The familiar blue dot on smartphone GPS systems is a symbol that many of us have come to rely on to tell us where we are, and where we are going. For the most part the blue dot is incredibly helpful, but once you reach your destination, you're on your own. Confusing buildings, labyrinth offices, and gigantic malls can all be a struggle to navigate.
Now, however, a new augmented reality app can literally point you in the right direction. The app tracks your position and calculates where you go in real time, but unlike a phone GPS, this app projects the directions in front of you, in the form of arrows.
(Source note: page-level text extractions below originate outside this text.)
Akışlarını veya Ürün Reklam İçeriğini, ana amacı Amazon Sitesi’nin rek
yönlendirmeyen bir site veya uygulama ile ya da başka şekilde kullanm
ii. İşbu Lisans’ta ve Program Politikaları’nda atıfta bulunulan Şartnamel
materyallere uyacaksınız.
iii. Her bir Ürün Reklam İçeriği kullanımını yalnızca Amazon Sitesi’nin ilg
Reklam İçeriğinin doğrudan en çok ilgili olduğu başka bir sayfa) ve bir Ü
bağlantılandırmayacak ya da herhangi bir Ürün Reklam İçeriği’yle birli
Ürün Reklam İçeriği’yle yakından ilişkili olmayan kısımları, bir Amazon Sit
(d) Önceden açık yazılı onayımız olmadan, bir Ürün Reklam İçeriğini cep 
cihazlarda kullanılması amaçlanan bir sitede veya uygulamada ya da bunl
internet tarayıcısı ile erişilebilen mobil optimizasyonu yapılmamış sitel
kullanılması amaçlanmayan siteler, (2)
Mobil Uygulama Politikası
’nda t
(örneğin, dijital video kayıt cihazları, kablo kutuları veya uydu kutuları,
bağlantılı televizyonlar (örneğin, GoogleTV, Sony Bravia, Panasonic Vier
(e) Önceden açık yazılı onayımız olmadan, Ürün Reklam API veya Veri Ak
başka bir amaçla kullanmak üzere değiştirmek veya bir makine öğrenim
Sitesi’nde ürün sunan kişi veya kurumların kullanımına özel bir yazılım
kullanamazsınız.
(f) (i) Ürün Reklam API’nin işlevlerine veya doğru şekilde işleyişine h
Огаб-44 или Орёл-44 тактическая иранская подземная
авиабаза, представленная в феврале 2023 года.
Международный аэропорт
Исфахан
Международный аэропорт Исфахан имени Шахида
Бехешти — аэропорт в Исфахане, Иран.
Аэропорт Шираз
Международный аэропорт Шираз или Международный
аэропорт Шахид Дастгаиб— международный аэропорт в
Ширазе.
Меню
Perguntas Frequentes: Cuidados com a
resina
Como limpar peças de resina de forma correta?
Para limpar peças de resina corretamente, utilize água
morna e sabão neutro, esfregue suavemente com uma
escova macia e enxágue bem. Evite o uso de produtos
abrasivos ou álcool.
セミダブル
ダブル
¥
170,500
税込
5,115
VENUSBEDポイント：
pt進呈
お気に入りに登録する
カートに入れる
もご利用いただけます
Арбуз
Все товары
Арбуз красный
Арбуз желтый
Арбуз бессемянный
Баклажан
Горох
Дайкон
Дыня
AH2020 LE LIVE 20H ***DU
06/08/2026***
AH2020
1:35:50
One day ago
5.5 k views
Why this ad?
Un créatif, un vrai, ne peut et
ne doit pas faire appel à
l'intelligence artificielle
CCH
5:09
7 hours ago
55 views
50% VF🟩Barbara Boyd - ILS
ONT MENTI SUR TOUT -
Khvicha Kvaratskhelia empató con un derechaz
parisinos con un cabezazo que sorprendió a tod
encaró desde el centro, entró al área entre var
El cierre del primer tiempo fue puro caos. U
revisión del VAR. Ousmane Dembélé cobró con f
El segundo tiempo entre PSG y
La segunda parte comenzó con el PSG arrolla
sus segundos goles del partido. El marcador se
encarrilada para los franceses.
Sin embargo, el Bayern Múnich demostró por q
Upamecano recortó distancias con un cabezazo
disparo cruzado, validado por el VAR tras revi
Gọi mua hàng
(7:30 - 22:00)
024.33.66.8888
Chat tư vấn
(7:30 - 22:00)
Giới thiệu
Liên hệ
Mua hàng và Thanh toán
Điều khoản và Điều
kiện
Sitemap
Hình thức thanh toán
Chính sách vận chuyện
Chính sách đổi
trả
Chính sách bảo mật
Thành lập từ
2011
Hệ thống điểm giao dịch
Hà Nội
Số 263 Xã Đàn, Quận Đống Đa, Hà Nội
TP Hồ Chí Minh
The app, called Guiding Light, was developed by Jaewoo Chung at MIT's Media Lab. It's made of a wearable badge with magnetic sensors and a software app that uses a projector that is built into many Samsung smartphones to display arrows on the ground in front of you as you walk.
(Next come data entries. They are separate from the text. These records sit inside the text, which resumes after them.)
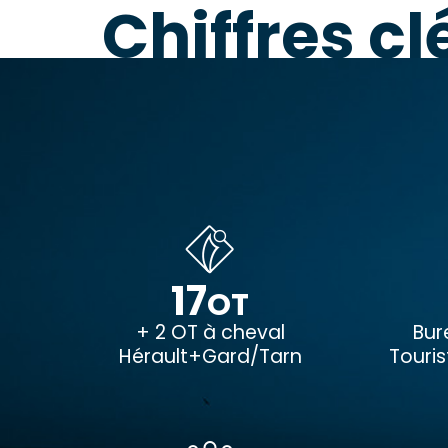
Chiffres c
17
OT
+ 2 OT à cheval
Bur
Hérault+Gard/Tarn
Touri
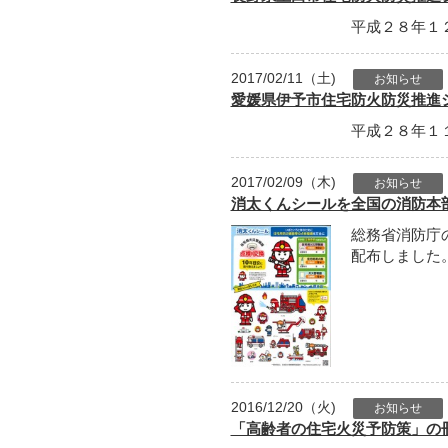
平成２８年１
2017/02/11（土)
お知らせ
愛媛県伊予市住宅防火防災推進
平成２８年１
2017/02/09（木)
お知らせ
消太くんシールを全国の消防本
総務省消防庁
配布しました
2016/12/20（火)
お知らせ
「高齢者の住宅火災予防策」の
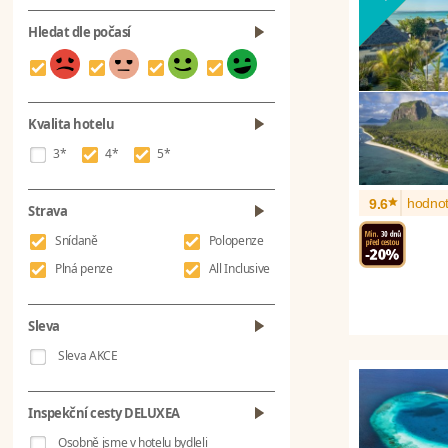
Hledat dle počasí
Kvalita hotelu
3*
4*
5*
*
hodnot
9.6
Strava
Snídaně
Polopenze
Plná penze
All Inclusive
Sleva
Sleva AKCE
Inspekční cesty DELUXEA
Osobně jsme v hotelu bydleli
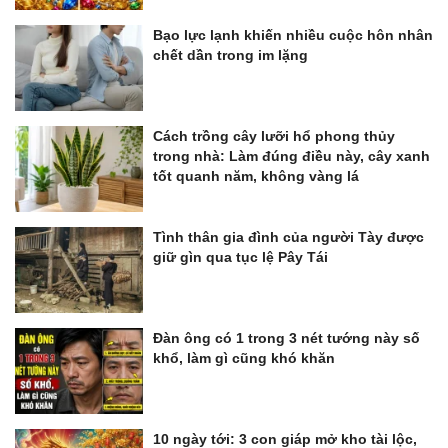
Bạo lực lạnh khiến nhiều cuộc hôn nhân
chết dần trong im lặng
Cách trồng cây lưỡi hổ phong thủy
trong nhà: Làm đúng điều này, cây xanh
tốt quanh năm, không vàng lá
Tình thân gia đình của người Tày được
giữ gìn qua tục lệ Pây Tái
Đàn ông có 1 trong 3 nét tướng này số
khổ, làm gì cũng khó khăn
10 ngày tới: 3 con giáp mở kho tài lộc,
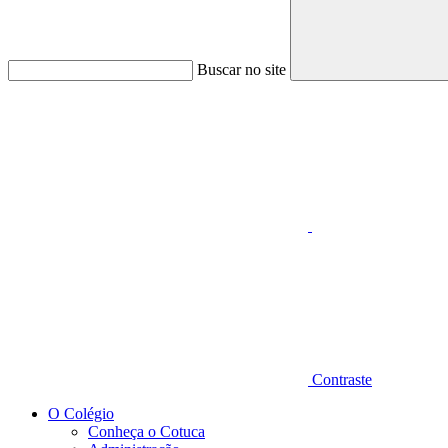
Buscar no site
Aumentar fonte
Contraste
O Colégio
Conheça o Cotuca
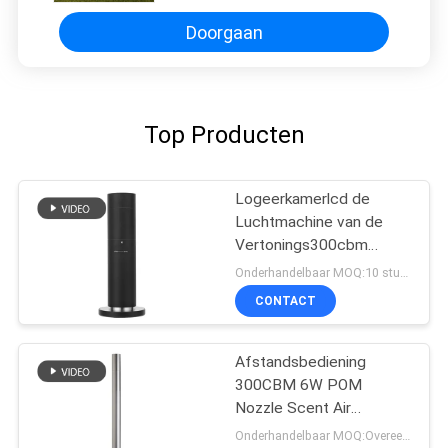
met binnenventilator voor Merk
winkelt
Doorgaan
Top Producten
Logeerkamerlcd de
Luchtmachine van de
Vertonings300cbm
120ml Geur
Onderhandelbaar MOQ:10 stukken
CONTACT
Afstandsbediening
300CBM 6W POM
Nozzle Scent Air
Machine
Onderhandelbaar MOQ:Overeen te komen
The system works with a map of the building that is based on fluctuations in its magnetic field (created by the steel in the walls, floors and ceilings). And in tests, the app was able to locate the user's location to within a meter.
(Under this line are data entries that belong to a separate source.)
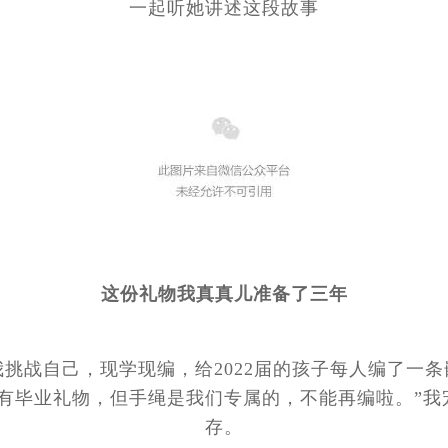
一起听她讲述这段故事
这份礼物我真真儿准备了三年
挑战自己，现学现编，给2022届的孩子每人编了一条
有毕业礼物，但手绳是我们专属的，不能再编啦。”我
存。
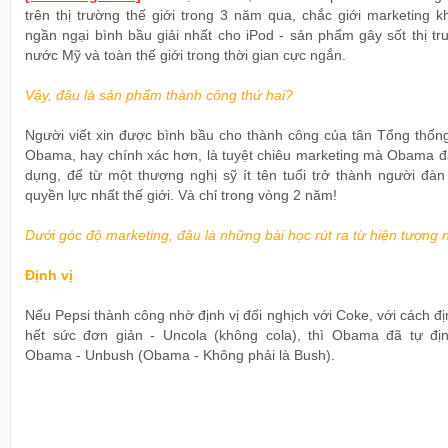
trên thị trường thế giới trong 3 năm qua, chắc giới marketing 
ngần ngại bình bầu giải nhất cho iPod - sản phẩm gây sốt thị t
nước Mỹ và toàn thế giới trong thời gian cực ngắn.
Vậy, đâu là sản phẩm thành công thứ hai?
Người viết xin được bình bầu cho thành công của tân Tổng thốn
Obama, hay chính xác hơn, là tuyệt chiêu marketing mà Obama đ
dụng, để từ một thượng nghị sỹ ít tên tuổi trở thành người đàn
quyền lực nhất thế giới. Và chỉ trong vòng 2 năm!
Dưới góc độ marketing, đâu là những bài học rút ra từ hiện tượng 
Định vị
Nếu Pepsi thành công nhờ định vị đối nghịch với Coke, với cách đị
hết sức đơn giản - Uncola (không cola), thì Obama đã tự địn
Obama - Unbush (Obama - Không phải là Bush).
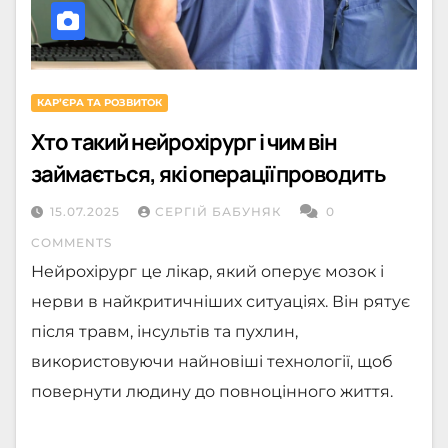
КАРʼЄРА ТА РОЗВИТОК
Хто такий нейрохірург і чим він
займається, які операції проводить
15.07.2025
СЕРГІЙ БАБУНЯК
0
COMMENTS
Нейрохірург це лікар, який оперує мозок і
нерви в найкритичніших ситуаціях. Він рятує
після травм, інсультів та пухлин,
використовуючи найновіші технології, щоб
повернути людину до повноцінного життя.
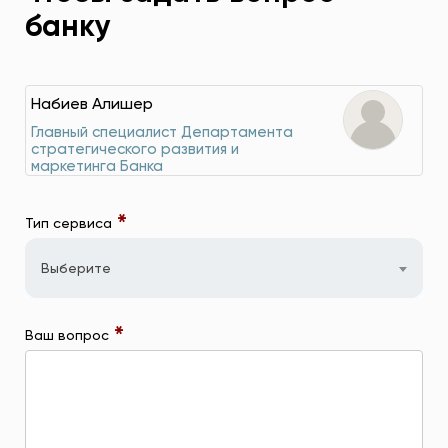
банку
Набиев Алишер
Главный специалист Департамента
стратегического развития и
маркетинга Банка
*
Тип сервиса
Выберите
*
Ваш вопрос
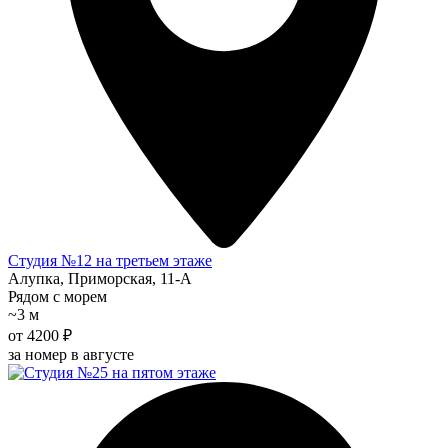
Студия №12 на третьем этаже
Алупка, Приморская, 11-А
Рядом с морем
~3 м
от 4200 ₽
за номер в августе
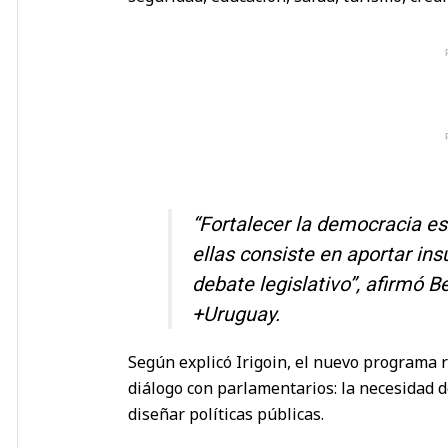
“Fortalecer la democracia es
ellas consiste en aportar in
debate legislativo”, afirmó Be
+Uruguay.
Según explicó Irigoin, el nuevo programa
diálogo con parlamentarios: la necesidad d
diseñar políticas públicas.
To make the maps, someone wearing the magnetic sensor badge must walk through the building completely, and then the map can be uploaded onto the phone. However, to find their way around the building, the user must wear a similar badge, that communicates their position onto the phone.
To get to a specific location, the user can put the desired destination into the app, and it will project an arrow onto the floor in front of them that will change direction as the sensors shift in orientation.
The projector can also give other information. Say you point your phone at an office door, the app has the potential to display a photo and job title of the occupant.
Still in the prototype phase, this design is a bit clunky and wearing a badge is something that most would find to be too inconvenient actually use regularly. But, if the magnetic sensors could be integrated into the phone, or if there was some sort of database of magnetic building maps, this could really take off.